# Biergarten is convenient...



## MichaelE (Mar 7, 2018)

The station platform just happens to be right up the tracks. The Biergarten is only a short quick walk for a 30 minute stop at the station for loading and unloading.

The 2nd Class passenger car has especially easy access to the Biergarten, and in fact, there is a ramp (not pictured) that the owners have built from the tracks right to the back of the Biergarten for a quick Paulaner Märzen.
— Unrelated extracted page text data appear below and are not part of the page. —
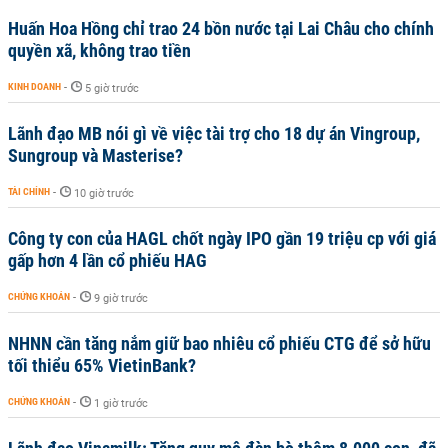
Huấn Hoa Hồng chỉ trao 24 bồn nước tại Lai Châu cho chính
quyền xã, không trao tiền
KINH DOANH
-
5 giờ trước
Lãnh đạo MB nói gì về việc tài trợ cho 18 dự án Vingroup,
Sungroup và Masterise?
TÀI CHÍNH
-
10 giờ trước
Công ty con của HAGL chốt ngày IPO gần 19 triệu cp với giá
gấp hơn 4 lần cổ phiếu HAG
CHỨNG KHOÁN
-
9 giờ trước
NHNN cần tăng nắm giữ bao nhiêu cổ phiếu CTG để sở hữu
tối thiểu 65% VietinBank?
CHỨNG KHOÁN
-
1 giờ trước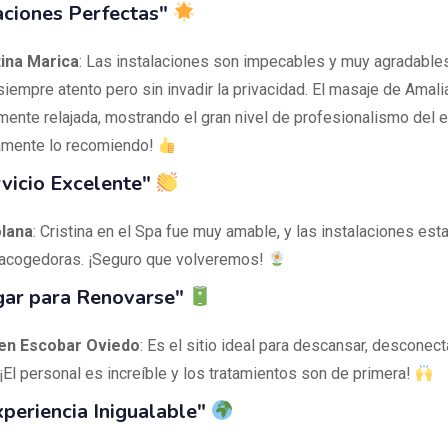
aciones Perfectas"
tina Marica
: Las instalaciones son impecables y muy agradables
siempre atento pero sin invadir la privacidad. El masaje de Amal
ente relajada, mostrando el gran nivel de profesionalismo del e
vamente lo recomiendo!
vicio Excelente"
lana
: Cristina en el Spa fue muy amable, y las instalaciones es
 acogedoras. ¡Seguro que volveremos!
gar para Renovarse"
en Escobar Oviedo
: Es el sitio ideal para descansar, desconect
¡El personal es increíble y los tratamientos son de primera!
periencia Inigualable"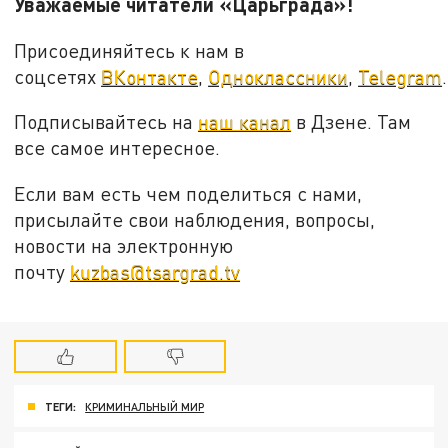
Уважаемые читатели «Царьграда»!
Присоединяйтесь к нам в
соцсетях
ВКонтакте
,
Одноклассники
,
Telegram
.
Подписывайтесь на
наш канал
в Дзене. Там
все самое интересное.
Если вам есть чем поделиться с нами,
присылайте свои наблюдения, вопросы,
новости на электронную
почту
kuzbas@tsargrad.tv
ТЕГИ:
КРИМИНАЛЬНЫЙ МИР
008-7 pulling out after a quick stop for refreshments.


----------



## Guest (Sep 17, 2018)

Very nice scene, Michael. A stop at the Biergarten is the perfect ending a long workday. In fact, this scene has inspired me to go to the fridge and get a Beck's.


----------



## flyboy2610 (Jan 20, 2010)

Diet Pepsi for me, please! The regular stuff is just too sweet.


----------



## Lemonhawk (Sep 24, 2013)

Michael, you are having way too much fun!


----------



## MichaelE (Mar 7, 2018)

I don't know that I've ever had too much of that!


----------



## Stumpy (Mar 19, 2013)

Love it!


----------



## punepassenger (Sep 6, 2018)

Fantastic scenery!

What fun it would be to get to have a beer at the end of your day and then head home. Summers will see that thing flooded with people right from early afternoon.
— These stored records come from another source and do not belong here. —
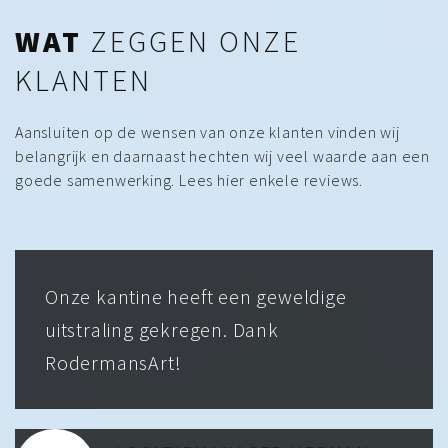
WAT
ZEGGEN ONZE
KLANTEN
Aansluiten op de wensen van onze klanten vinden wij
belangrijk en daarnaast hechten wij veel waarde aan een
goede samenwerking. Lees hier enkele reviews.
Onze kantine heeft een geweldige
uitstraling gekregen. Dank
RodermansArt!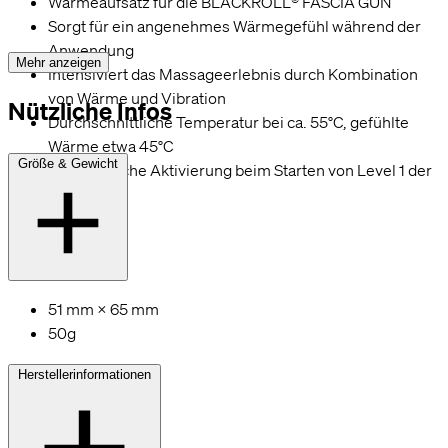
Wärmeaufsatz für die BLACKROLL® FASCIA GUN
Sorgt für ein angenehmes Wärmegefühl während der
Anwendung
Mehr anzeigen
Intensiviert das Massageerlebnis durch Kombination
von Wärme und Vibration
Nützliche Infos
Durchschnittliche Temperatur bei ca. 55°C, gefühlte
Wärme etwa 45°C
Größe & Gewicht
Automatische Aktivierung beim Starten von Level 1 der
Gun
51 mm × 65 mm
50g
Herstellerinformationen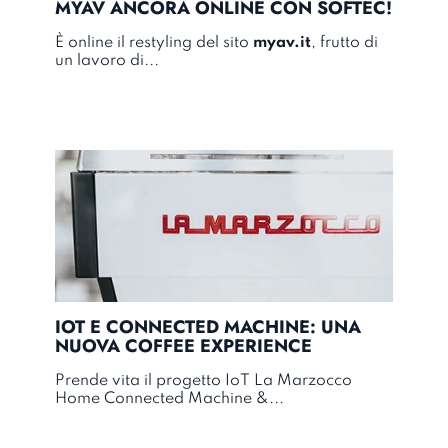
MYAV ANCORA ONLINE CON SOFTEC!
È online il restyling del sito
myav.it
, frutto di
un lavoro di...
IOT E CONNECTED MACHINE: UNA
NUOVA COFFEE EXPERIENCE
Prende vita il progetto IoT La Marzocco
Home Connected Machine &...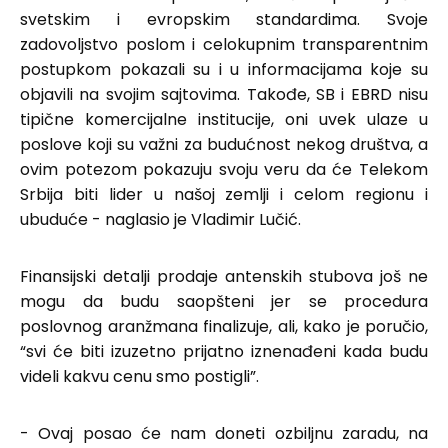
svetskim i evropskim standardima. Svoje
zadovoljstvo poslom i celokupnim transparentnim
postupkom pokazali su i u informacijama koje su
objavili na svojim sajtovima. Takođe, SB i EBRD nisu
tipične komercijalne institucije, oni uvek ulaze u
poslove koji su važni za budućnost nekog društva, a
ovim potezom pokazuju svoju veru da će Telekom
Srbija biti lider u našoj zemlji i celom regionu i
ubuduće - naglasio je Vladimir Lučić.
Finansijski detalji prodaje antenskih stubova još ne
mogu da budu saopšteni jer se procedura
poslovnog aranžmana finalizuje, ali, kako je poručio,
“svi će biti izuzetno prijatno iznenađeni kada budu
videli kakvu cenu smo postigli”.
- Ovaj posao će nam doneti ozbiljnu zaradu, na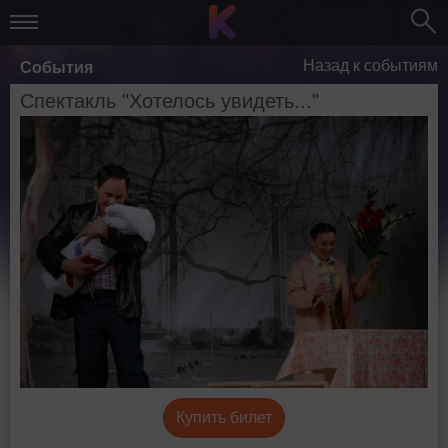
Назад к событиям
События
Спектакль "Хотелось увидеть..."
Купить билет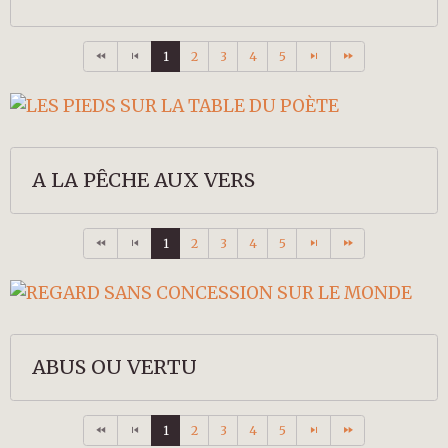
1
2
3
4
5
A LA PÊCHE AUX VERS
1
2
3
4
5
ABUS OU VERTU
1
2
3
4
5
One question: is the flat roof a right thing to go with? I rarely saw flat roof on bars/houses there. I guess one has to get some kind of permission before getting a flat roof instead of standard slanting one with specific angles. Or may be I am wrong with the info.


----------



## gunrunnerjohn (Nov 10, 2010)

Looks great, you need a few cars in the parking lot, they'll go out of business depending on the train riders!


----------



## MichaelE (Mar 7, 2018)

Vehicles, any vehicles are in short supply around this town because of the cost. These little HO vehicles are outrageously expensive. The town can't even afford a Polizei auto.


----------



## gunrunnerjohn (Nov 10, 2010)

Your little town will never get out of it's economic malaise if you don't get more business to the downtown businesses!


----------



## MichaelE (Mar 7, 2018)

I think things are about to change for the better.


----------



## Gramps (Feb 28, 2016)

I don't know why but when I see your photos I have this urge to invade France. Great work.


----------